There is evidence that programs for preschool children (e.g., Head Start) reduce delinquency and, by inference, oppositional defiant disorder.13 In elementary school-age children, the greatest evidence on prevention supports parent management strategies. Researched programs include the Triple P-Positive Parenting Program and Incredible Years parenting series. Both of these use self-directed, multimedia, parenting and family support strategies to prevent severe behavioral problems in children by enhancing the knowledge, skills, and confidence of parents. These programs are most appropriate for parents whose children appear to be at risk of developing emotional and/or behavioral problems. School-based programs that focus on anti-bullying, antisocial behavior, or peer groups can also be effective prevention approaches.27
Family physicians should suspect oppositional defiant disorder when parents report an excessively argumentative, defiant, and hostile school-age child. Oppositional defiant disorder is common in children with ADHD, and use of the validated instruments mentioned in this article for the assessment and diagnosis of ADHD can help physicians to identify oppositional defiant disorder. Suspicion for oppositional defiant disorder should be raised when known risk factors (e.g., family history of oppositional defiant disorder/conduct disorder, ADHD, low socioeconomic status) are present. Formal diagnosis may require referral to a children's psychologist or psychiatrist.

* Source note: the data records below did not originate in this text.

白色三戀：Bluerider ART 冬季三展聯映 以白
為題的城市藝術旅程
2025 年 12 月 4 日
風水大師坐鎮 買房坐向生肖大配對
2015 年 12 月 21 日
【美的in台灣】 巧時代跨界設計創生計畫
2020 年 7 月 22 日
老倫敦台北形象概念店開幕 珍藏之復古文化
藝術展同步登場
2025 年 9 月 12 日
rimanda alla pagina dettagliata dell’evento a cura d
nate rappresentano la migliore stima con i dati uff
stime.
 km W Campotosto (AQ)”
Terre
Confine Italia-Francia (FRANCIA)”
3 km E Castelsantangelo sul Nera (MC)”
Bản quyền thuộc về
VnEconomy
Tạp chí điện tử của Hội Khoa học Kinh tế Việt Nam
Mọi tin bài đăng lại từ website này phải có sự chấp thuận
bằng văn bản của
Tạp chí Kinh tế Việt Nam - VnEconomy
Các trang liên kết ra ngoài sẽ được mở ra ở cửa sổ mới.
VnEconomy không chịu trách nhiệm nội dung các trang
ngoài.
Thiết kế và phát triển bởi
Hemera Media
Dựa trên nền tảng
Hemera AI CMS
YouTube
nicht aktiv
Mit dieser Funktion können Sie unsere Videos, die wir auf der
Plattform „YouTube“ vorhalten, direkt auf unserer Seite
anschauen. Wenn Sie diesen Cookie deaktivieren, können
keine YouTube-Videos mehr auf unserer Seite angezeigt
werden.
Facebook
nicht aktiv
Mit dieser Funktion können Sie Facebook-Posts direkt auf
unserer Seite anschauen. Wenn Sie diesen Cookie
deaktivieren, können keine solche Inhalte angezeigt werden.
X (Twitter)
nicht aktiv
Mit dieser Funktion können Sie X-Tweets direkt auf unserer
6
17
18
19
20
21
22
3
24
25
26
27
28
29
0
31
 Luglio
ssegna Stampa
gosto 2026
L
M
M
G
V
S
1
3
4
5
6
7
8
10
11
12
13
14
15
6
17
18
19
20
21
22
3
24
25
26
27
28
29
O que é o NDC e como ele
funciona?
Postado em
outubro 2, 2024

Children with oppositional defiant disorder are best served by referral to a professional who is skilled and knowledgeable in evidence-based therapies for these children, although finding such professionals can be challenging. A physician's ability to locate particular resources for a child will depend on the family's insurance, financial resources, and motivation, as well as the availability of such resources in their community. There is no single best way to connect a child to the best services for him or her, and it is often prudent to explore multiple avenues to find the optimal available services. A physician's knowledge of oppositional defiant disorder, its typical symptoms, and best available treatments can allow the physician to serve as a patient advocate, to connect families with services, and to provide families with educational materials and online resources.